Hi Guys. Does anyone have a link to ballistic charts for muzzleloaders. I am hunting some farmland off the Shiawassee National area and might have some longer range opportunities. I am shooting 100 grains Pyrodex, 245 grain Powerbuilt bullet. I am going to do some target shooting, but just want some guidelines to aid in the my estimations. 
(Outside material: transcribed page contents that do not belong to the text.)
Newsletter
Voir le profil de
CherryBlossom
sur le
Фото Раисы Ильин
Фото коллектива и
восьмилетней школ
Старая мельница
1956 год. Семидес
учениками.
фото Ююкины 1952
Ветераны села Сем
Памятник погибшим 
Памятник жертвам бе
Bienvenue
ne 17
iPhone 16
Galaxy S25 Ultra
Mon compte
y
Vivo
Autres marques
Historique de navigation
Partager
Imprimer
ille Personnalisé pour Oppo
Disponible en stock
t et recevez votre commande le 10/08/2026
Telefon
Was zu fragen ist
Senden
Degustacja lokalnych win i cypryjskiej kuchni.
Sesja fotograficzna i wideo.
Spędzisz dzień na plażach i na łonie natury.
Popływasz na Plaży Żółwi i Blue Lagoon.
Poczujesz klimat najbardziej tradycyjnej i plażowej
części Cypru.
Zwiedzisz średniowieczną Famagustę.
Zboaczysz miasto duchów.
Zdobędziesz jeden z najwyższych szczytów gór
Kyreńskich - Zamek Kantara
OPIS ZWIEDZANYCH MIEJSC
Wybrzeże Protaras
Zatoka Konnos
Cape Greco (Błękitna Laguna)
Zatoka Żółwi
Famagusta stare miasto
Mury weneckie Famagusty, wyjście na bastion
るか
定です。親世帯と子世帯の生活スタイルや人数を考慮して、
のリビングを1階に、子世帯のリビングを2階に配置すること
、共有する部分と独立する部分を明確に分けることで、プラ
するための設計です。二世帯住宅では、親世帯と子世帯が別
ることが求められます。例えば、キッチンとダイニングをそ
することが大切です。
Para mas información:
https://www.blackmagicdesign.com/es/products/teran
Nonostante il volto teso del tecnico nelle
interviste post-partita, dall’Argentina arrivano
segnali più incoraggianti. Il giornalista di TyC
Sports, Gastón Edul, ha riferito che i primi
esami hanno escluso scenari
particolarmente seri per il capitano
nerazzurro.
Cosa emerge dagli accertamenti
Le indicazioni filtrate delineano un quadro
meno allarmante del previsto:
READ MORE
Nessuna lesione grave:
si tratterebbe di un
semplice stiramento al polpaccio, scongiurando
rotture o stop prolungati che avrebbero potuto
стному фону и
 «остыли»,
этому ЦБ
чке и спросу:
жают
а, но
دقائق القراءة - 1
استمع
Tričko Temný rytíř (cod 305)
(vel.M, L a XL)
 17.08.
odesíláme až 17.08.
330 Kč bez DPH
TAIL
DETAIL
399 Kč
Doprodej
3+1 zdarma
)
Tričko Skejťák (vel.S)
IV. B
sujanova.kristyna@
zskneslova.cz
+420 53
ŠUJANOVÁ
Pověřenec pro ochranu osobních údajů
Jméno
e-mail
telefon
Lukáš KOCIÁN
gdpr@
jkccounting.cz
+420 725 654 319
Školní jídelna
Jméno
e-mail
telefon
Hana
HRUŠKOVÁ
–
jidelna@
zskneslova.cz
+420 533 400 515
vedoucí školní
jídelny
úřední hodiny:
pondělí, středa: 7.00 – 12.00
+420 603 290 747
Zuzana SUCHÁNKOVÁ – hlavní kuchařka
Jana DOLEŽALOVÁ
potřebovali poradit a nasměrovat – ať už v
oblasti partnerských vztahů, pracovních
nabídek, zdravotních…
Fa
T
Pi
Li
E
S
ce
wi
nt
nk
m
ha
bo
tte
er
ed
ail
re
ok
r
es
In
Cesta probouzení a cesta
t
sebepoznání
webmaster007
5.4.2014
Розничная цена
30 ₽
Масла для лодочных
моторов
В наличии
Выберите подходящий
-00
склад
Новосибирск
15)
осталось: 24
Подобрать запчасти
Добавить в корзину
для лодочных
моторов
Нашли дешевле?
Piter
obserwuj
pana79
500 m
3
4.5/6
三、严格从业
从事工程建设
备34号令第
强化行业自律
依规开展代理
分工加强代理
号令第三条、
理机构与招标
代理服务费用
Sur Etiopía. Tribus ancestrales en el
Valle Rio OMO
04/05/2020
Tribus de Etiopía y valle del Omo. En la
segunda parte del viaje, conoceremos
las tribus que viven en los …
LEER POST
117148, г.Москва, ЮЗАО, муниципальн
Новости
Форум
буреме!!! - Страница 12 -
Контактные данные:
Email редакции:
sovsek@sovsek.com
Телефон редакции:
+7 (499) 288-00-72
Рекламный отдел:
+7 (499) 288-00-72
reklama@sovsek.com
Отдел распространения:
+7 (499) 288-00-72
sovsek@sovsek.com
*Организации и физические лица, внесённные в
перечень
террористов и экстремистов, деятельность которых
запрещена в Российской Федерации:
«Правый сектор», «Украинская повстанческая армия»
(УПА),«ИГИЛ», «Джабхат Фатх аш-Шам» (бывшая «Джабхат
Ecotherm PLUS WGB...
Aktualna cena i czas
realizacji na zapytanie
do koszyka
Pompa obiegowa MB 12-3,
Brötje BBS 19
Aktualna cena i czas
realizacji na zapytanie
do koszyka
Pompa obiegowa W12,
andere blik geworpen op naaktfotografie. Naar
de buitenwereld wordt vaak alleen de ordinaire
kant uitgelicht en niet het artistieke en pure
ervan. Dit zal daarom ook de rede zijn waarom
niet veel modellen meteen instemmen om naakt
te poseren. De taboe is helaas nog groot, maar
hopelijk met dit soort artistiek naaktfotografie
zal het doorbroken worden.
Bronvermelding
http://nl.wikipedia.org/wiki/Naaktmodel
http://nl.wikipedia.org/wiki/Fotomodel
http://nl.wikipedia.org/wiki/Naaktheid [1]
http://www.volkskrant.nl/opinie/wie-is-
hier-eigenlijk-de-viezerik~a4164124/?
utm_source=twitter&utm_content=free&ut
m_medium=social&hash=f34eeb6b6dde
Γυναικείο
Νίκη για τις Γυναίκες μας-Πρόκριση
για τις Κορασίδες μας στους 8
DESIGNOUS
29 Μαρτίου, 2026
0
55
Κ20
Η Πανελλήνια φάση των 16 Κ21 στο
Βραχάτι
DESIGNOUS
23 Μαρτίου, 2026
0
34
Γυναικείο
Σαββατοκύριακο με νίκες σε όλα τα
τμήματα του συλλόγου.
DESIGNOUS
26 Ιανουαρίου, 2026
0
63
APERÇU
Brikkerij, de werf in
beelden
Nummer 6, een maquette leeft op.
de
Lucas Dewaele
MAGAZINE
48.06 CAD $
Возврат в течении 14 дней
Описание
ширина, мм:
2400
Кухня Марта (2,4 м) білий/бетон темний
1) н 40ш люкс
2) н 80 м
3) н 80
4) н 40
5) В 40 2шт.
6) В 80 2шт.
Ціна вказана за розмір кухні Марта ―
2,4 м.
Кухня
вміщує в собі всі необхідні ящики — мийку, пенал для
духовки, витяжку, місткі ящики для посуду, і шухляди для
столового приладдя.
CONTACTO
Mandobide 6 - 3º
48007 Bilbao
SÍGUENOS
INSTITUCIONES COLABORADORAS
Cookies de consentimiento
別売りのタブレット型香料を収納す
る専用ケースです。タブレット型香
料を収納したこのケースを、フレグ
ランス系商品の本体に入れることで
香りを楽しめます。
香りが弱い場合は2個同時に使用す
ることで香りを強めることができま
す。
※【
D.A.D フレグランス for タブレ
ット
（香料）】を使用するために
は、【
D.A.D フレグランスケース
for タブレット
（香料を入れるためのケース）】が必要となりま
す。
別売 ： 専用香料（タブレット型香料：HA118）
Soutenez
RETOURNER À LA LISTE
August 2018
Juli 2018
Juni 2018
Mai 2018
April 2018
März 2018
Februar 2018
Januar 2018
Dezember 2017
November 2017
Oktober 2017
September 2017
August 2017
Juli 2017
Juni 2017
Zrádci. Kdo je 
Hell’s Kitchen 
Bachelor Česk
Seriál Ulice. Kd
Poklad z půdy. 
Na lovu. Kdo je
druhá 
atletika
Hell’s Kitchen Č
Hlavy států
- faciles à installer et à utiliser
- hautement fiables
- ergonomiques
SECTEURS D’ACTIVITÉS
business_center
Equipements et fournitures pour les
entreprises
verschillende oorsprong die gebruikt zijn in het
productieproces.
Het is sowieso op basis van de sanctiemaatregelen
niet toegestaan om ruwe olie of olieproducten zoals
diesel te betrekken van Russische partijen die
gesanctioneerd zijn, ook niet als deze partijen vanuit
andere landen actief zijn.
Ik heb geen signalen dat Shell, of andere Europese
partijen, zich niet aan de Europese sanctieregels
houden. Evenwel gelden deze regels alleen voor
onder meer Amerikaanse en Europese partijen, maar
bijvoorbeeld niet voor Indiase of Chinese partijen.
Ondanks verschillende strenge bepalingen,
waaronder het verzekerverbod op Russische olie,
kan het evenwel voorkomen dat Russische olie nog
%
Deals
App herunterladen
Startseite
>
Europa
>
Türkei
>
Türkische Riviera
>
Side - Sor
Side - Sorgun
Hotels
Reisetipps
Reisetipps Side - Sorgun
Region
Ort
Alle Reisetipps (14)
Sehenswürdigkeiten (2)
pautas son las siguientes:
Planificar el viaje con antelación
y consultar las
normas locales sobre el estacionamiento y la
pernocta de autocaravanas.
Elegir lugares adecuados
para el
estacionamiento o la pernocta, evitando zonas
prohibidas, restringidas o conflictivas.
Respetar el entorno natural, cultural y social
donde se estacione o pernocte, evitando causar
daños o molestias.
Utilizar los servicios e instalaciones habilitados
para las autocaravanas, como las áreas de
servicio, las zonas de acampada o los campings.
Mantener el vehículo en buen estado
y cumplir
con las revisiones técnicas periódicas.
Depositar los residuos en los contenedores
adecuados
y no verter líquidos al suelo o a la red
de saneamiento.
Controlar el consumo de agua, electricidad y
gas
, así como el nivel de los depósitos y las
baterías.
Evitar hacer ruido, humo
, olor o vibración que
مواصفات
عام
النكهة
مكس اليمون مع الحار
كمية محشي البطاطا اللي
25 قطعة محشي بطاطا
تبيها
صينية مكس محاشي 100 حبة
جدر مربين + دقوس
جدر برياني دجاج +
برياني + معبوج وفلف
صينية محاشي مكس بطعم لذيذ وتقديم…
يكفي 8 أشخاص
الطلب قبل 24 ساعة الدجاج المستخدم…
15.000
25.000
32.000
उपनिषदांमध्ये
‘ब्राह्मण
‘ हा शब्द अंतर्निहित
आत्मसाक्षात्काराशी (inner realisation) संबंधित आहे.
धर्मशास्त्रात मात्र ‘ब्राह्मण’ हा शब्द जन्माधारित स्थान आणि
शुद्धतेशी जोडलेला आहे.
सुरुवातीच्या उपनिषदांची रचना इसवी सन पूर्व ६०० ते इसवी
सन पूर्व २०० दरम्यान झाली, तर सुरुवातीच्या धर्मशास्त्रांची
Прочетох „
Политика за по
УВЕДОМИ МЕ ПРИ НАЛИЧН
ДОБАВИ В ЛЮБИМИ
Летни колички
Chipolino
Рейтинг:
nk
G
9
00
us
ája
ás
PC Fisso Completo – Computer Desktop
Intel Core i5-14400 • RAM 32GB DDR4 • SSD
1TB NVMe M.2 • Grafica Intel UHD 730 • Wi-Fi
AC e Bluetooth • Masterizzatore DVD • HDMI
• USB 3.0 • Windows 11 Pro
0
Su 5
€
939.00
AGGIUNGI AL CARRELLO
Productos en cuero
I sighted in at 2" high at 100 yards last year. If I recall correctly, I will be about 3 inches low at 150 yards, and about 20 inches low at 200 yards. Is my memory bad? Any help would be appreciated.


----------



## ml4141

http://www.bpbullets.com/muzzleloader ballistics.html

http://www.blackpowderbullets.com/hornady sst ml muzzleloader bullets.html


----------



## BarryPatch

I sighted in 100 gr pyrodex and a 250 gr shockwave dead on at 25 -100 an 18" low at 200


----------



## QuakrTrakr

kerby- ML's are a beast all by themselves. Charts don't apply. You need to get out and pattenrn your gun because there are WAY too many variables. Temperature, powder, powder lots, primers, sabots, wind, fouling, bullet design, etc. all play a part. How long of shot are you thinking? 200+? BTW- Powerbelt are absolutely junk. They're maybe ok for 100 yared or less. Loss of velocity due to blow-by is the main reason. The larger diameter of the bullet causes more friction in the air than a small .44 (or .45)caliber sabot. The powerbelt can cause more drop, wind drift, and larger patterns. My favorite long range sabot is TC's Shockwave in 300 grains. Which is actually a Hornady SST with a fancy package (and more money!).


----------



## kerby1

To me 200 yards is a long way with a muzzleloader. I do not plan on shooting beyond 200 yards, and really hoping for under 150 yards. I plan on shooting my gun before hand, but just looking for some ideas on what I should expect to help me when I get started. I found a website for www.powerbeltbullets.com. they indicated that with 26" inch barrell, 100 grains, 245 copper jacketed bullet, that about 3.5 inches high at 100, dead on at 150, and about 9 low at 200. does that sound right at all, or is that corporate bs.


----------



## QuakrTrakr

kerby- Here you go. There's a ton of ML info on this site.
http://www.chuckhawks.com/index2h.muzzleloader.htm

Here's the program I use for reloading.
http://www.huntingnut.com/index.php?name=News&file=article&sid=3


----------